Rob Wrenn, former member of the Planning Commission and Downtown Area Plan Advisory Committee
Friday February 20, 2015 - 10:02:00 AM

I am writing to suggest significant community benefits that should be included as conditions of approval for the proposed development a 2211 Harold Way. Since the developers have not yet released a pro forma for the project, it is difficult to know precisely what the developer can be reasonably asked to pay. ZAB should request a pro forma. The consultants hired to do an economic analysis of proposed community benefits will obviously need financial information from the developers to do their job and ZAB, the City Council and the public should have that information as well.

When the City up-zoned Downtown and allowed three 180’ buildings to be built where the previous height limit was 7 stories/87’, it greatly increased the value of the 2211 Harold Way site and what could be developed on it. The community benefits requirement allows the City to capture the increased value in the form of additional community benefits beyond those otherwise required as mitigations for the project’s impacts. The up-zoning by the City, called for in the Downtown Area Plan, was not done to provide windfall profits for developers and land owners.

I am suggesting additional significant community benefits in three of the areas suggested in the Downtown Area Plan policy on additional community benefits (Policy LU-2.2): affordable housing, green building and open space. 

 

Affordable Housing

I would second the recommendation that you have already received from the Housing Advisory Commission that “new high rises Downtown must also provide additional affordable housing benefits (HAC memo on Proposed Community Benefits, December 5, 2014). Clearly there is a particular need for housing affordable for those who are classified as “low income”, “very low income” and “extremely low income” (80%, 50% and 30% or below of Area Median Income respectively). The private sector cannot meet this need, but a large project like 2211 Harold can help with a large contribution to the City’s Housing Trust Fund. 

 

If this project were being built in San Francisco, the required affordable housing payment, resulting from the choice not to build any affordable units, would be $16,897,409. I calculated this using the affordable housing fee calculation template found here: http://www.sf-moh.org/index.aspx?page=1113). It would be higher than that if the housing were built in one of the Eastern Neighborhoods, which were upzoned, and require higher housing fees to recapture the increase in land value resulting from the upzoning. 

The developers, in their community benefits submission (“Documentation of Project Significant Community Benefits” October 20, 2014), state that they will be required to pay a fee of $24,000 per unit, totaling $7.25 million (Appendix A, page 4). This is incorrect. In their Revised Applicant’s Statement (also dated October 20, 2014), they correctly state that the fee is $20,000 per unit or a total of $6,040,000. (Page 8).  

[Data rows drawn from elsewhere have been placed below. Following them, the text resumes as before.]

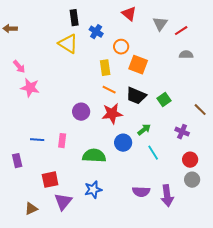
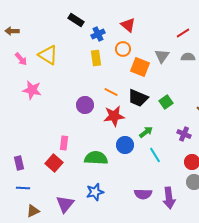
red triangle: (129, 14) -> (128, 25), moved
black rectangle: (74, 18) -> (76, 20), turned -49
gray triangle: (160, 24) -> (162, 56), moved
blue cross: (96, 32) -> (98, 34), turned 32
yellow triangle: (68, 44) -> (48, 55), moved
pink arrow: (19, 67) -> (21, 59), moved
yellow rectangle: (105, 68) -> (96, 58), moved
purple circle: (81, 112) -> (85, 105), moved
blue line: (37, 140) -> (23, 188), moved
red square: (50, 180) -> (54, 163), moved, turned -36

This fee is much too small for a project of this scale, especially given the enormous unmet need for below-market housing, and should be supplemented as part of their required significant community benefits. They should pay closer to what they would be required to pay in San Francisco. 

 

Green Building 

By 2020, as outlined in the Statewide Energy Efficiency Strategic Plan, California will be requiring that all new housing be built to meet a Zero Net Energy Standard. Achieving Zero Net Energy requires both energy efficient design and use of onsite renewable energy generation, which will, in most cases, mean use of solar thermal and solar photovoltaic systems. 

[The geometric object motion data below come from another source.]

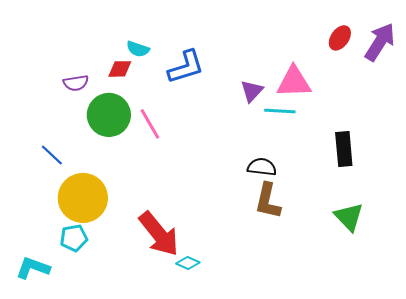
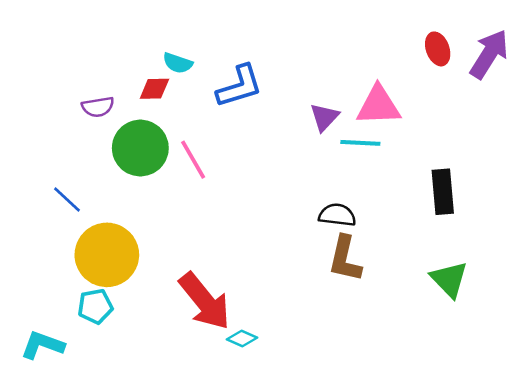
red ellipse: (340, 38) -> (438, 49), turned -55

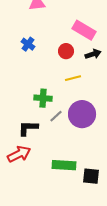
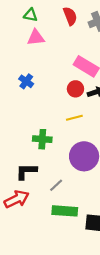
red circle: (66, 51) -> (75, 89), moved
gray line: (56, 116) -> (56, 185), moved

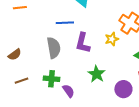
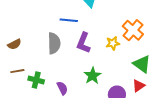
green cross: (52, 79) -> (36, 80), moved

Zero Net Energy housing is already being built in California, and in other states, and, on a greater scale in Europe, particularly in Germany. Housing for students and staff at UC Davis’ West Village was built to meet a Zero Net Energy standard. 

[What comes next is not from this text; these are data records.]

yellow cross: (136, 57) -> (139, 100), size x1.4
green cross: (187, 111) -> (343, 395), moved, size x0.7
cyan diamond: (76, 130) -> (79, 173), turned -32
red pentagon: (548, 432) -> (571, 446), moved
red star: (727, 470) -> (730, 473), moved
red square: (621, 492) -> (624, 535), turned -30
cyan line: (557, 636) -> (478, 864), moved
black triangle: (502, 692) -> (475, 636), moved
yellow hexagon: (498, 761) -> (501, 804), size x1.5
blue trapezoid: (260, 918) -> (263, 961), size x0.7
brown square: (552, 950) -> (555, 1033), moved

Information about the Energy Efficiency Strategic Plan and the New Residential Zero Net Energy Action Plan can be found here: http://www.californiaznehomes.com 

In their LEED Neighborhood Development Project Scorecard (2014-12-11 RESUB Green Building Memo), they are giving themselves zero points for “On-Site Renewable Energy Sources”. An earlier, 12/12/2012, LEED Building Design & Construction scorecard, prepared by MVE Institutional, suggests that they might have a very minimal amount of on-site renewable energy. 

2211 Harold Way, if built as proposed, would be an obsolete building from the moment the first resident moves in. It is not innovative or cutting edge in any way with respect to energy efficiency and green building. It doesn’t come anywhere near meeting the Zero Net Energy standard.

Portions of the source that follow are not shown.